Stored dataset items
----
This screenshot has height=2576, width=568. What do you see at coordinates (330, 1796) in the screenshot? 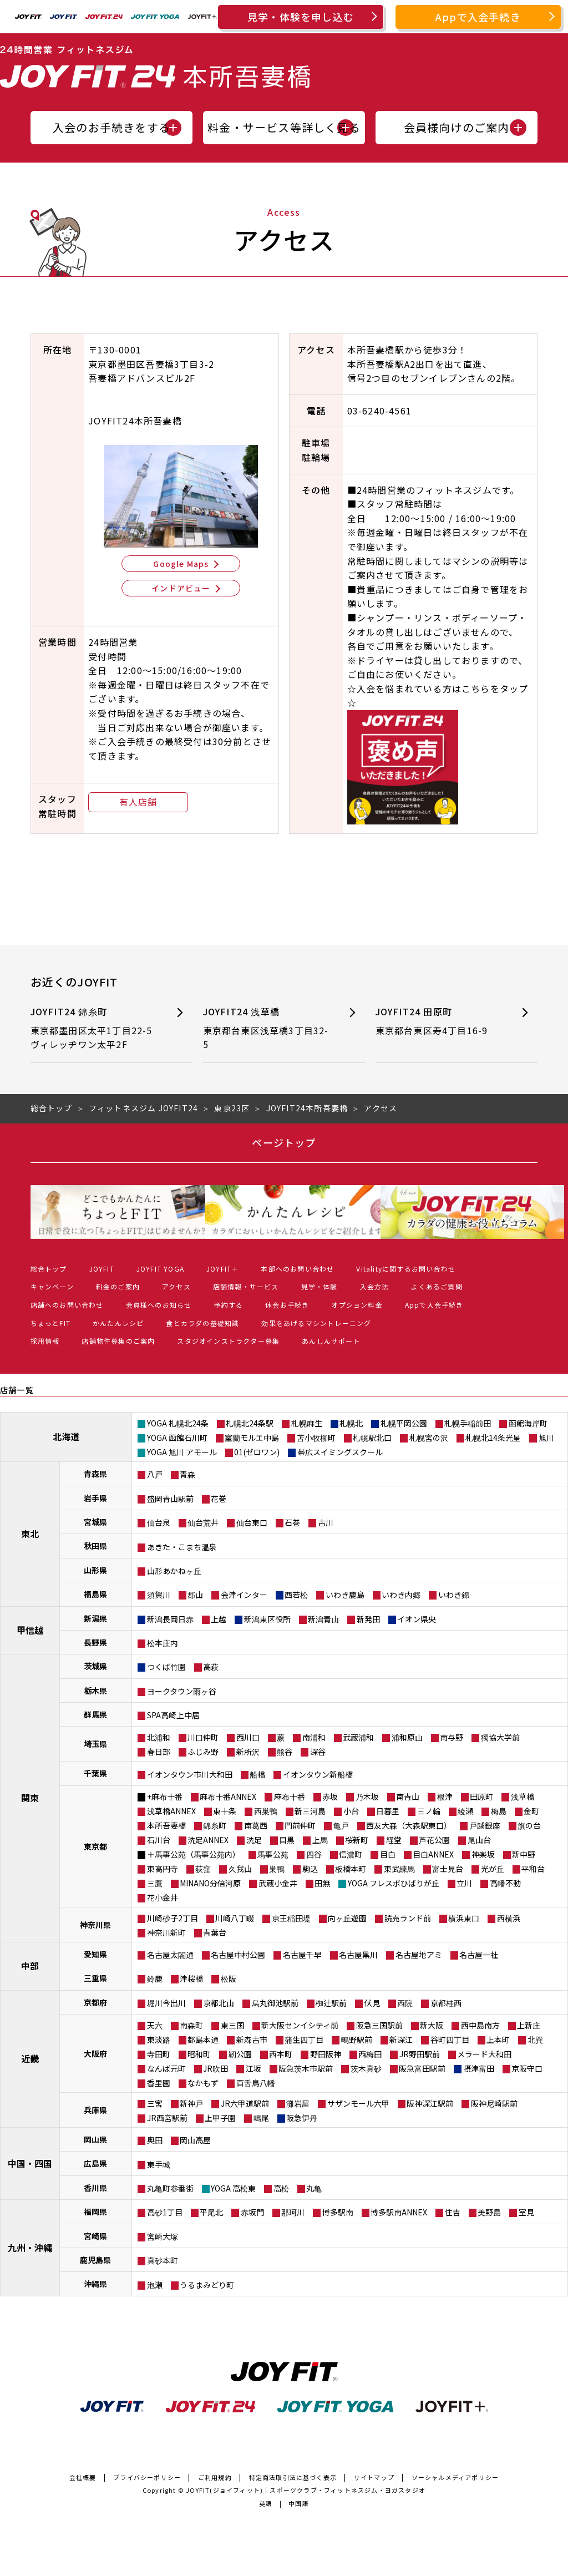
I see `赤坂` at bounding box center [330, 1796].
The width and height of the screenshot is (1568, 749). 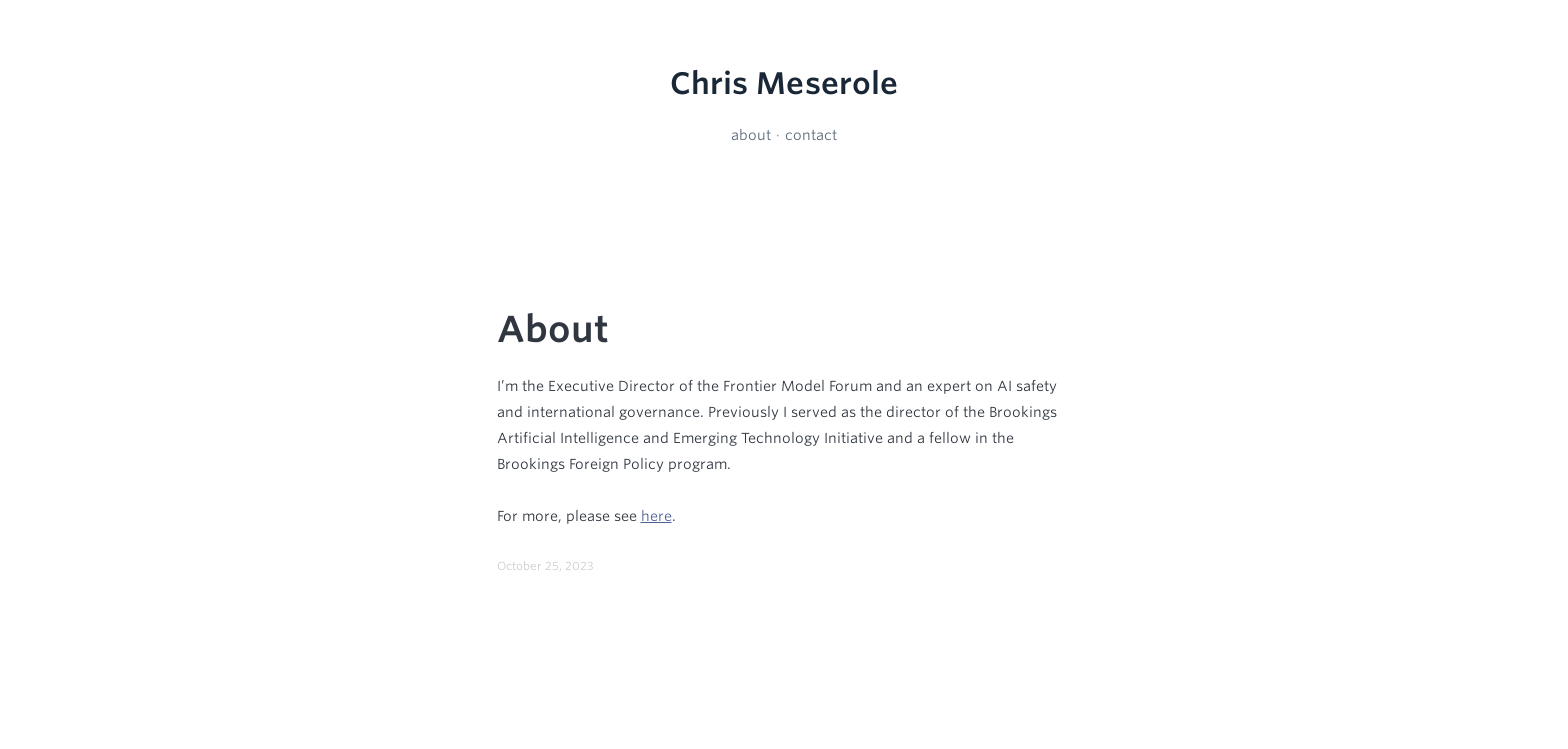 What do you see at coordinates (751, 135) in the screenshot?
I see `about` at bounding box center [751, 135].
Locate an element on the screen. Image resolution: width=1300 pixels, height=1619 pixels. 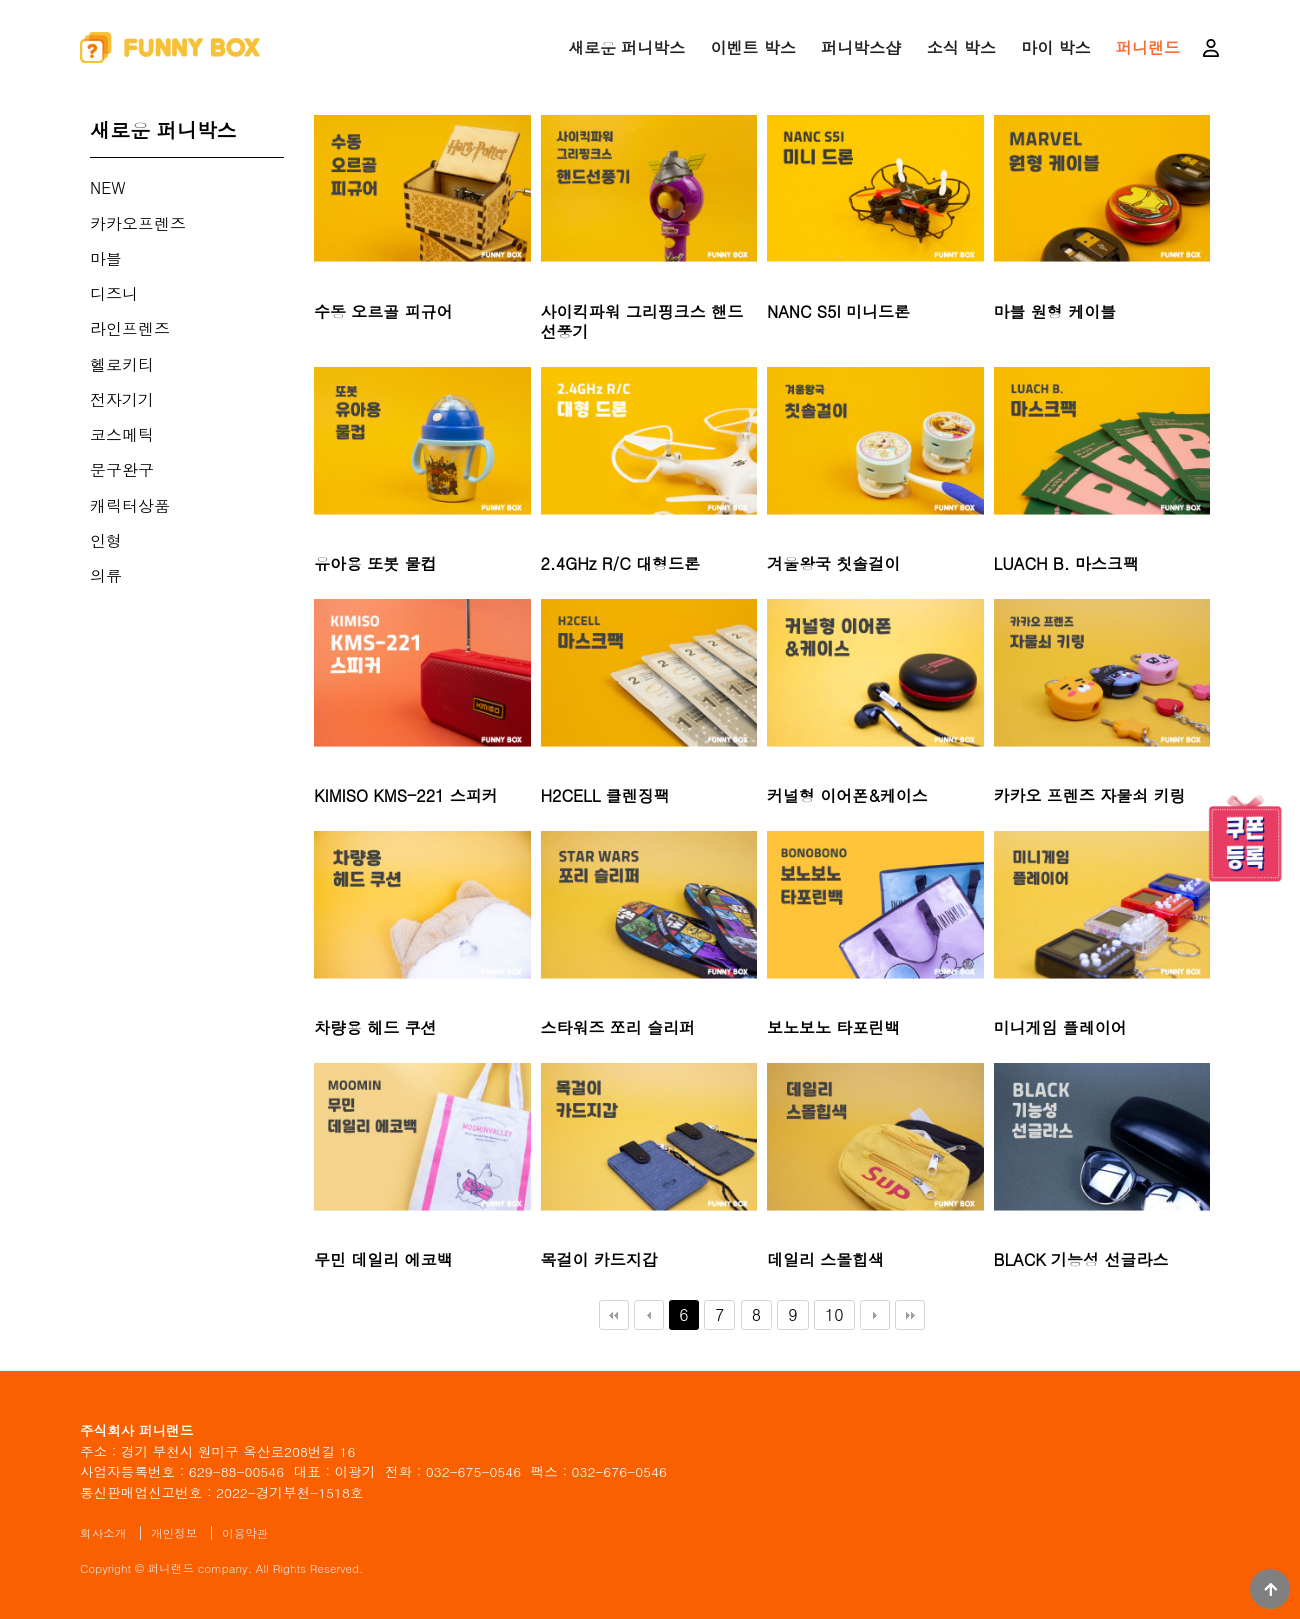
소식 박스 is located at coordinates (961, 47).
----
**Task goal:**
When you reach the line that contains "Locate an element", start reproducing, and continue word for word to the end of the records; skip all pictures.

**Reply to the exercise:**
Locate an element on the screen. Image resolution: width=1300 pixels, height=1619 pixels. 
소식 박스 is located at coordinates (961, 47).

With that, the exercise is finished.